Statistics from game developers reportedly show that tens of percent of all Core i9-13900K and i9-14900K processors suffer from crashes in games
Soon it will be six months since the issue with game crashes on 13th and 14th generation Intel Core CPUs came to be widely known. Intel largely keeps silent while looking for the root cause, but the issue is unfortunately still ongoing, and not at all rare. This has now been substantiated by an investigation of YouTube channel Level1Techs, which says that as many as tens of percent of processors are displaying these problems.
Level1Techs turned to sources that may have more extensive data on how common the problems are for Raptor Lake processor owners. These are, first, game developers who have telemetry on the functioning of games on user PCs (this is supposed to be a database of crashes from two games using Unreal Engine); and as the second source also operators of servers running with Raptor Lake processors. These are often used to run game servers, so the source of the information was probably again contacts in game developer companies.
The instability issues are mostly reported on the 125W TDP Core i9 and Core i7 processors of the 13th and 14th generations (2022 Raptor Lake and the 2023 Raptor Lake Refresh families), and fortunately they don’t seem to affect the older 12th generation Alder Lake, or so it seems, for now. For simplicity’s sake, Level1Techs looked at what the error databases from the games show for the Core i9-13900K and Core i9-14900K CPUs.
- Read more: Raptor Lake is unstable in games. Too high clock speeds or PL2
- Read more: Intel has spoken out about unstable processors. Board manufacturers’ fault?
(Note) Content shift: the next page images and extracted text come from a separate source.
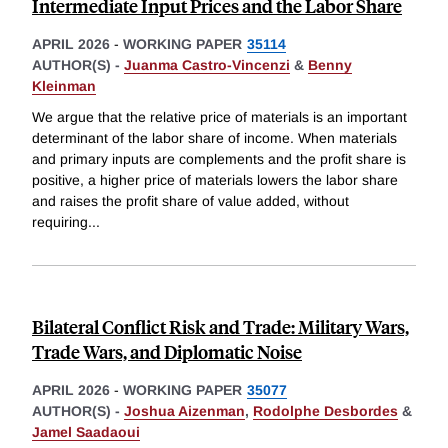
Intermediate Input Prices and the Labor Share
APRIL 2026
-
WORKING PAPER
35114
AUTHOR(S) -
Juanma Castro-Vincenzi
&
Benny
Kleinman
We argue that the relative price of materials is an important
determinant of the labor share of income. When materials
and primary inputs are complements and the profit share is
positive, a higher price of materials lowers the labor share
and raises the profit share of value added, without
requiring
...
Bilateral Conflict Risk and Trade: Military Wars,
Trade Wars, and Diplomatic Noise
APRIL 2026
-
WORKING PAPER
35077
AUTHOR(S) -
Joshua Aizenman
,
Rodolphe Desbordes
&
Jamel Saadaoui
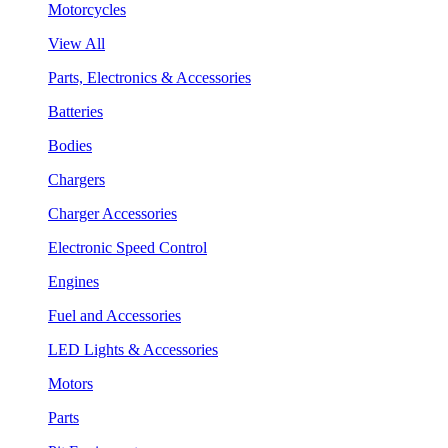
Motorcycles
View All
Parts, Electronics & Accessories
Batteries
Bodies
Chargers
Charger Accessories
Electronic Speed Control
Engines
Fuel and Accessories
LED Lights & Accessories
Motors
Parts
- Read more: Unstable Intel CPUs: performance drop with new BIOSes to be smaller
- Read more: Unstable Intel processors have a TVB flaw, but there’s still no solution
Game crashes on Raptor Lake actually happening in practice
The most well-known “detector” of instability on Intel processors is game crashes during shader decompression using the Oodle library, that first pointed the finger at the processor instability and thanks to which it was first widely observed. According to data obtained by Level1Techs, logged Oodle crashes are very strongly correlated with the problematic Intel Raptor Lake processors. In the error database, 1431 Oodle decompression crashes were recorded for the suspect processors, while a total of mere four incidents were recorded an all AMD processors in the dataset (with a roughly 30% share of players reportedly running an AMD processor, so there is clear discrepancy).
According to Level1Techs’ analysis, it appears that up to 20–30% of gamers with a Core i9-13900K or Core i9-14900K processor experienced at least one “crash” while playing the games tracked. However, the Raptor Lake processors associated with these bugs are also quite often showing errors when accessing game data from a drive, according to game telemetry, so it seems that instability may be manifesting on this level as well. The same log databases from gaming telemetry did not show similar IO errors on the AMD platform.
Importantly enough, from looking at this data, it also seems that the chance of getting errors on these processors increases with the amount of time they are used. We can’t say that for sure yet, because the available data is hard to evaluate properly, but it does seem to point to that conclusion a bit. If this were confirmed, it could support the suspicion that the dreaded silicon degradation phenomenon (gradual buildup of damage to the circuitry and loss of functionality) is at work here as the factor behind the problem.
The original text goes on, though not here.